ASSIGNMENT:
Report every line of the entries that contains the word "Законы".

DATASET EXCERPTS:
============================================================
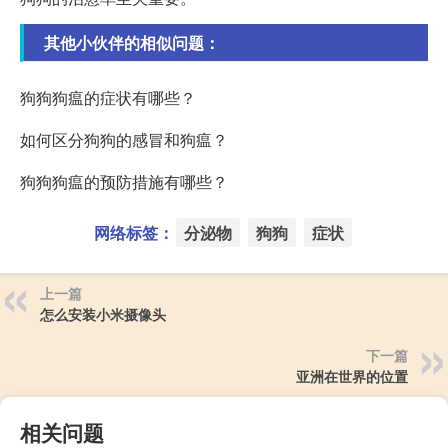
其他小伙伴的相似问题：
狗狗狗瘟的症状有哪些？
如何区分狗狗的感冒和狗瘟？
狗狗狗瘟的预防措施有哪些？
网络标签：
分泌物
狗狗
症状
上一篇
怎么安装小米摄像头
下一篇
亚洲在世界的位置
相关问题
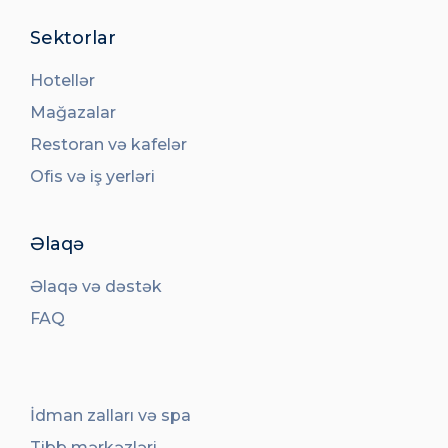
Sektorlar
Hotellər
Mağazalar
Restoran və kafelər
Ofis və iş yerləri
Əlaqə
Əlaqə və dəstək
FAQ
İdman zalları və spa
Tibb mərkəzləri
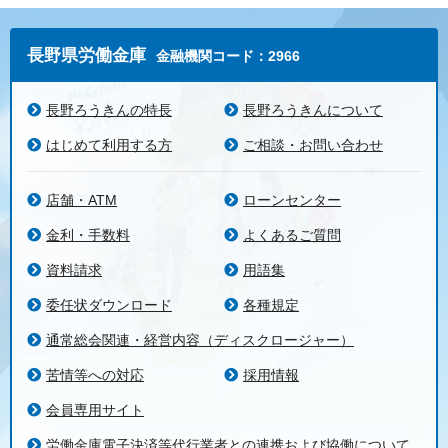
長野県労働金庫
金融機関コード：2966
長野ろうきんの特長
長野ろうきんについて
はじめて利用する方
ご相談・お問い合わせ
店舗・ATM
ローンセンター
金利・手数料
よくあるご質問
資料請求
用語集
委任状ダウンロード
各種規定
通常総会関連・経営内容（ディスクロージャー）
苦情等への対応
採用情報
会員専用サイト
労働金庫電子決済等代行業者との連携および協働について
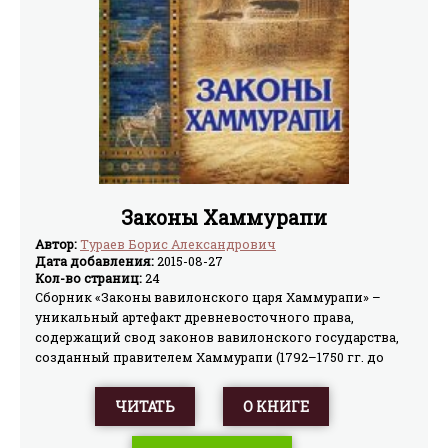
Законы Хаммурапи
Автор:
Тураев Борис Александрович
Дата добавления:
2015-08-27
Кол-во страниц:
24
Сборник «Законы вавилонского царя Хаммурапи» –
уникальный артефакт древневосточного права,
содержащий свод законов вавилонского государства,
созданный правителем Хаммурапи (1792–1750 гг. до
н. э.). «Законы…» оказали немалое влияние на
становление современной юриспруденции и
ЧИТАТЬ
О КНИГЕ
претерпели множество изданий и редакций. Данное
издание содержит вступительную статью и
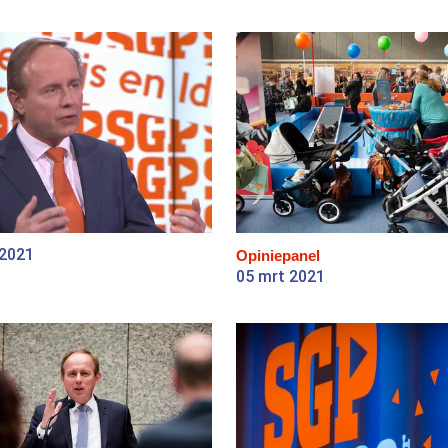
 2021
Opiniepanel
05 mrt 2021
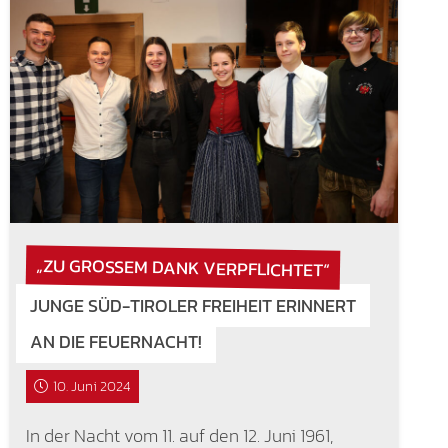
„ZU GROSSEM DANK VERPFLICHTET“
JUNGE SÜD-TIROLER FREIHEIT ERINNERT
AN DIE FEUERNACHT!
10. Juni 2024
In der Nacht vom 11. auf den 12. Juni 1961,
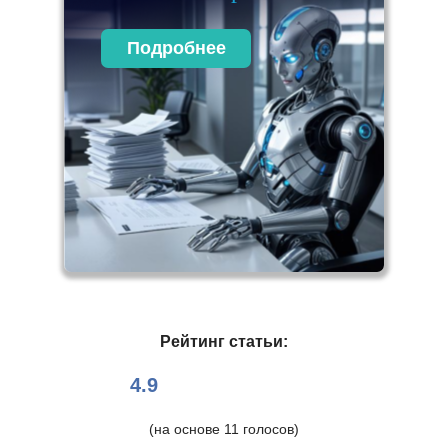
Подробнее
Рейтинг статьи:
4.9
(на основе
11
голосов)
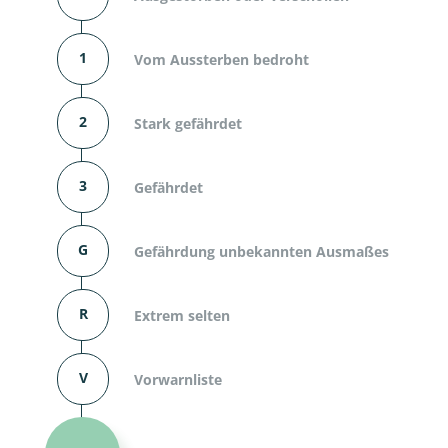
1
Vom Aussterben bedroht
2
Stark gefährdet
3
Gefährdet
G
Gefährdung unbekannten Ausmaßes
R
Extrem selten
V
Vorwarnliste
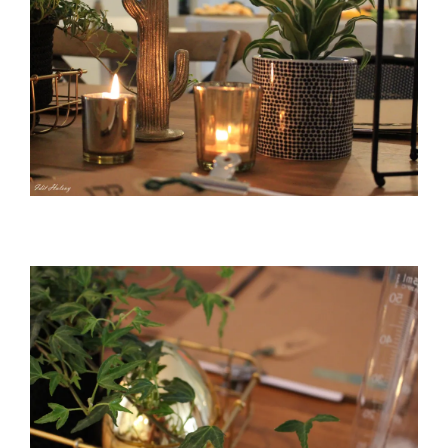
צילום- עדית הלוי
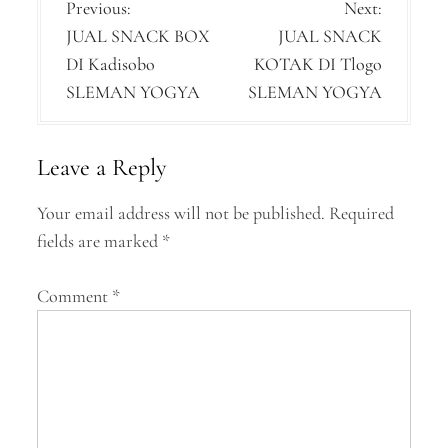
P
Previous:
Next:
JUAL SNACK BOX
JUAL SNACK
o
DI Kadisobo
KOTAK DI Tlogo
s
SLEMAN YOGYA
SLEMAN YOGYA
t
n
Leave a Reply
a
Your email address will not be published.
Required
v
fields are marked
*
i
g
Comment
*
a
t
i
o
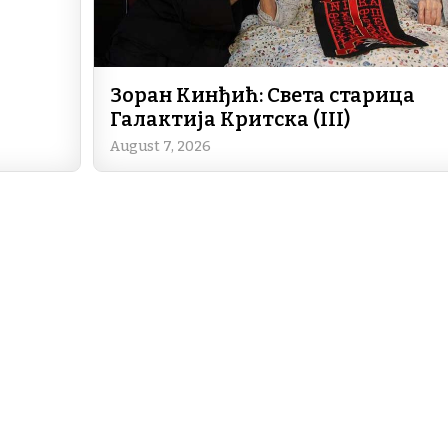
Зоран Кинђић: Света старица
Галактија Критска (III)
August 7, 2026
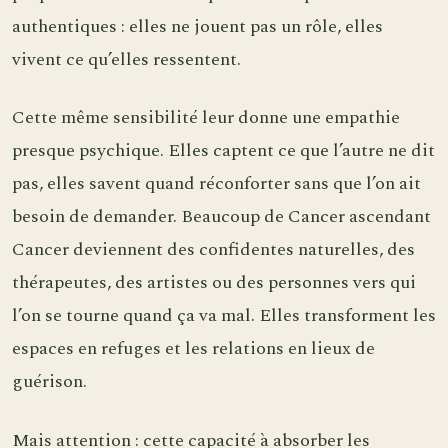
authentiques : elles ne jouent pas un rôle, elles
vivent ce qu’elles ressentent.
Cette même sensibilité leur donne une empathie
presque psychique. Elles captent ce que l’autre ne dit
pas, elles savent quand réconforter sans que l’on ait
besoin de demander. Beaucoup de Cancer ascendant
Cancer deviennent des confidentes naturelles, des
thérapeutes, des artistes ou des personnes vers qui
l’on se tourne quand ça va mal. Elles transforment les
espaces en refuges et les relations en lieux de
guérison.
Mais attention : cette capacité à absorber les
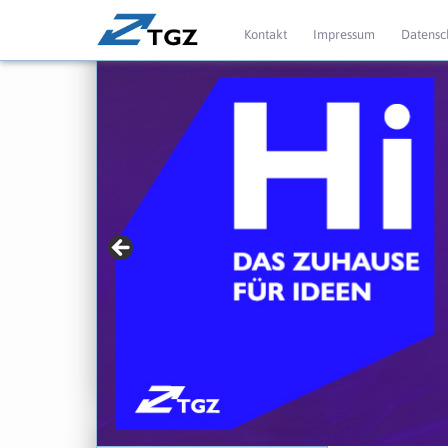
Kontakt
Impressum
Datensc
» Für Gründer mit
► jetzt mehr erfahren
============================================================
RESPONSE TO THIS EXERCISE:
Законы Хаммурапи
Сборник «Законы вавилонского царя Хаммурапи» –
н. э.). «Законы…» оказали немалое влияние на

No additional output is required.